WHAT YOU SHOULD DO - Copy each line of the data below with the word "mostrar".

= Beginning of Section =

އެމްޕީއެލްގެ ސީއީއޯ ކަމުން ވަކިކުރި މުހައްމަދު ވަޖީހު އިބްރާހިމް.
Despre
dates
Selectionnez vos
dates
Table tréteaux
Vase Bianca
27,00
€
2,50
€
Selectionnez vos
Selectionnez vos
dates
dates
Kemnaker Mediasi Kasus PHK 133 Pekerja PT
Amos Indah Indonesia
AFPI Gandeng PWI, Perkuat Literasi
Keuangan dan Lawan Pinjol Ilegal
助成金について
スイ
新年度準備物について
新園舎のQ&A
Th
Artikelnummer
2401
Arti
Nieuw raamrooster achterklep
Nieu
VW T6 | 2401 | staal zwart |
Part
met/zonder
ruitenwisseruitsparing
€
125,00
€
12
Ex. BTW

= End of Section =
= Beginning of Section =

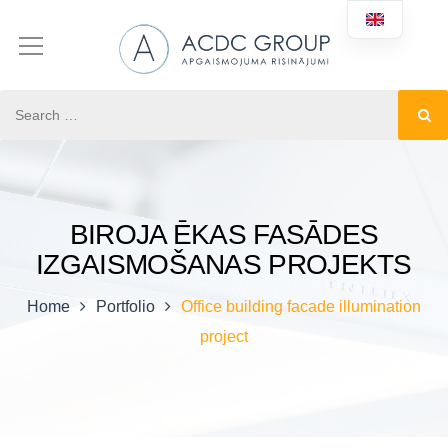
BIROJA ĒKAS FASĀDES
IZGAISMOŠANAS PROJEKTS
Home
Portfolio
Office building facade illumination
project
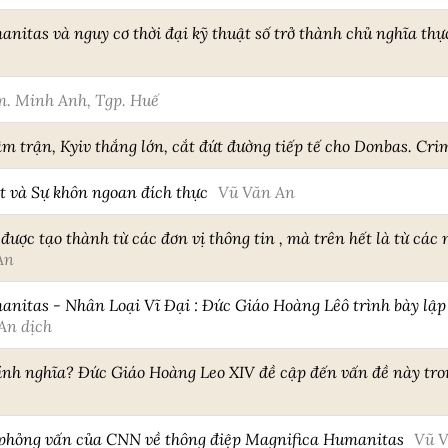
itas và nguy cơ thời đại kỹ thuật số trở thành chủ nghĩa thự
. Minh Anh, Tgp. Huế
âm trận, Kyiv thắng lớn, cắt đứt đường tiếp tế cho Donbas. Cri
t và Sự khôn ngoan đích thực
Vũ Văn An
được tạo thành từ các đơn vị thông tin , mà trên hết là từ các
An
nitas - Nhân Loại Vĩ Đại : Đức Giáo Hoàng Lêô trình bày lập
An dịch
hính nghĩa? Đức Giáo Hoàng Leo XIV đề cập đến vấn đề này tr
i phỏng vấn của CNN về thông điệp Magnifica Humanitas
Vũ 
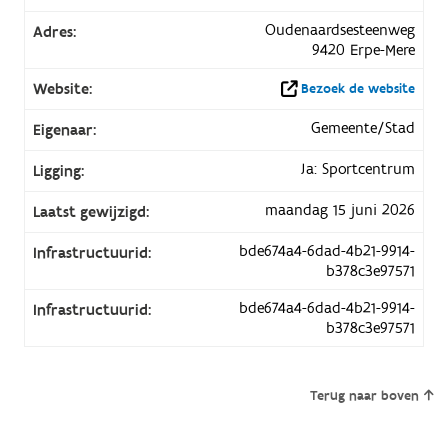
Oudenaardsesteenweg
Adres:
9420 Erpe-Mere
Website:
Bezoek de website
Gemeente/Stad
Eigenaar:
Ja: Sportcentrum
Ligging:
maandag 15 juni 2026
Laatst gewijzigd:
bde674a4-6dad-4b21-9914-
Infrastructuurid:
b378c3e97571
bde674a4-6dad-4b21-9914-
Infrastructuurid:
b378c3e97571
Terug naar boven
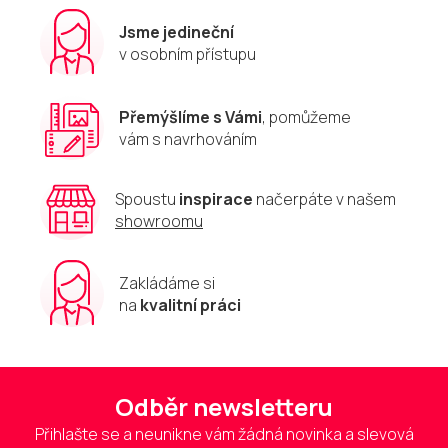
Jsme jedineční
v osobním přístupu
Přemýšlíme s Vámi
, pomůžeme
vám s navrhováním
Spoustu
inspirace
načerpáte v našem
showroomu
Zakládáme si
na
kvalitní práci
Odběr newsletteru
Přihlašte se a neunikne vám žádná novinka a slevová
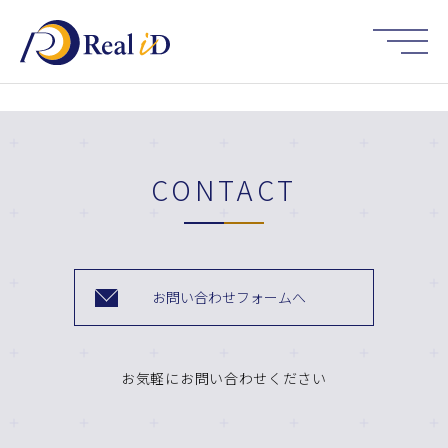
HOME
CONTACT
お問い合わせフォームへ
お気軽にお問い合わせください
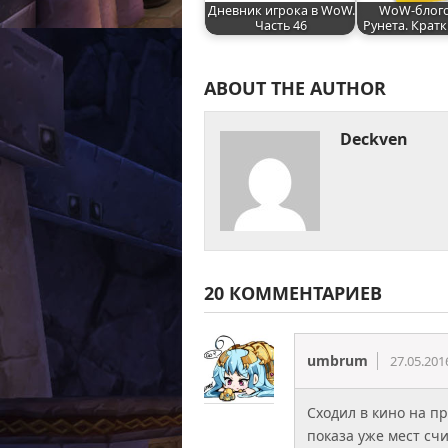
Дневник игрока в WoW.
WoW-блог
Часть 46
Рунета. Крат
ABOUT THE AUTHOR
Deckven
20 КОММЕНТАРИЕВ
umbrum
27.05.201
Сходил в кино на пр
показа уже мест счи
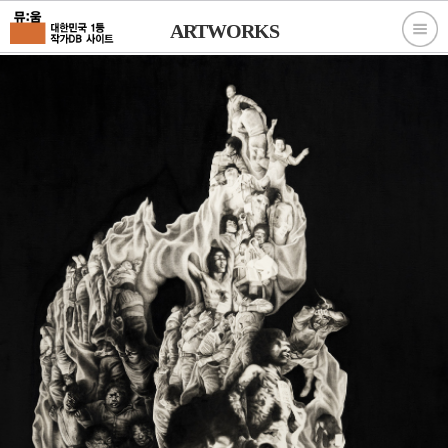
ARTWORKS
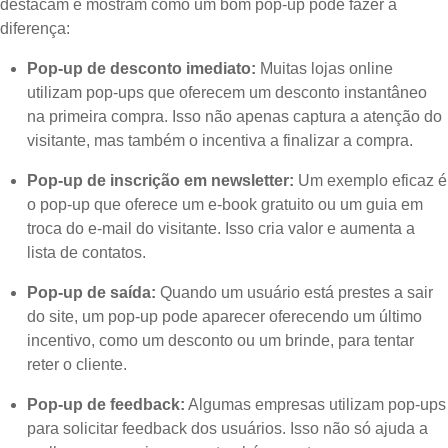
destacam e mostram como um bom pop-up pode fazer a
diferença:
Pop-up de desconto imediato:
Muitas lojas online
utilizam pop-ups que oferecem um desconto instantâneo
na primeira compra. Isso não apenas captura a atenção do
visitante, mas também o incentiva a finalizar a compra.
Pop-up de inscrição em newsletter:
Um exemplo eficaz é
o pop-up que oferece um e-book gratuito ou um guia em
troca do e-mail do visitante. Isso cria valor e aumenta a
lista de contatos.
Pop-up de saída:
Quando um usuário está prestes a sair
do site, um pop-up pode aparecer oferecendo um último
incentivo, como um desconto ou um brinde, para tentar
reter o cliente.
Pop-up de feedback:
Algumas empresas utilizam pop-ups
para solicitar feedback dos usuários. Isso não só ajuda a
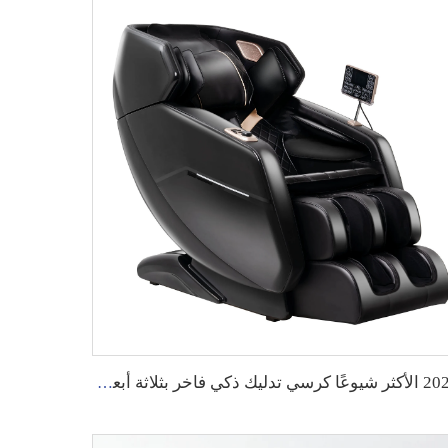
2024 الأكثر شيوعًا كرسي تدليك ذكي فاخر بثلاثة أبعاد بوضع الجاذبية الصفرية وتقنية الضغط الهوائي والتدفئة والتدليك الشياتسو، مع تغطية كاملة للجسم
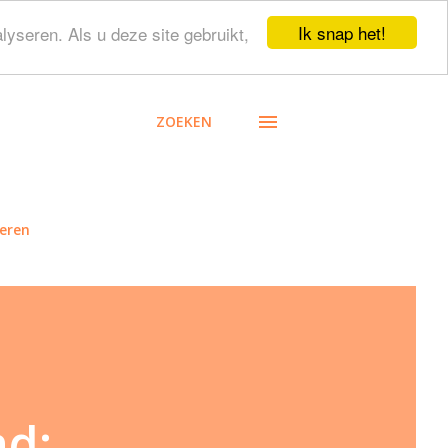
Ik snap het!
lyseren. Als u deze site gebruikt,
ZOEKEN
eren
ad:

= End of Section =
= Beginning of Section =

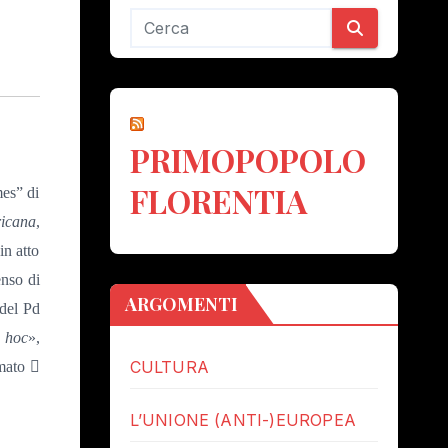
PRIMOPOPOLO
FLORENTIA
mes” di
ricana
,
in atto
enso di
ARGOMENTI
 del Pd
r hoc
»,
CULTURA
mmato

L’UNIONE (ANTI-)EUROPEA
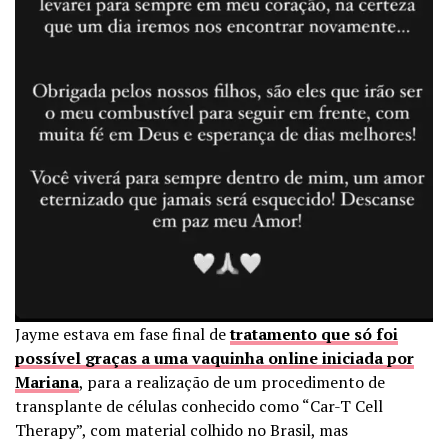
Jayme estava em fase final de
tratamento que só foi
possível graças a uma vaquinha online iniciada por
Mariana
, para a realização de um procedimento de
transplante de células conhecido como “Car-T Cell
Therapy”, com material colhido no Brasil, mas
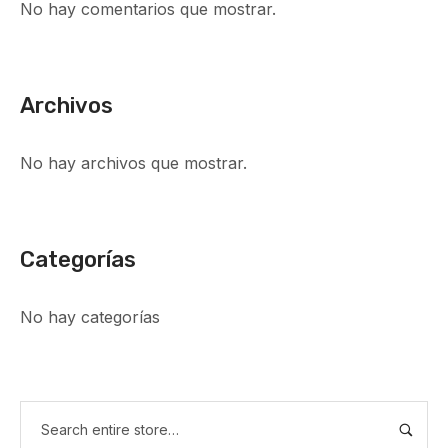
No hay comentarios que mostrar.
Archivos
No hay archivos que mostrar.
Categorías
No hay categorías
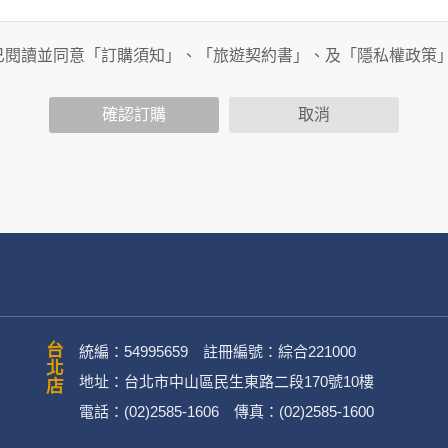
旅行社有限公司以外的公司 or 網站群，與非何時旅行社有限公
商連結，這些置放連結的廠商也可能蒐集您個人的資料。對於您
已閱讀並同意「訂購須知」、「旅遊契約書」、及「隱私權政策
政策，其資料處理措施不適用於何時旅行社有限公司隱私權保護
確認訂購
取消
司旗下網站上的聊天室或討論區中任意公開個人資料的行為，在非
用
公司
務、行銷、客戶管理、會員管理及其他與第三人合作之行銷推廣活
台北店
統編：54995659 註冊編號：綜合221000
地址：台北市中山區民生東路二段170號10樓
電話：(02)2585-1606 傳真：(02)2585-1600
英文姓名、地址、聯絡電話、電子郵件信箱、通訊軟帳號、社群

= End of Section =

TASK OUTPUT -
No hay comentarios que mostrar.
No hay archivos que mostrar.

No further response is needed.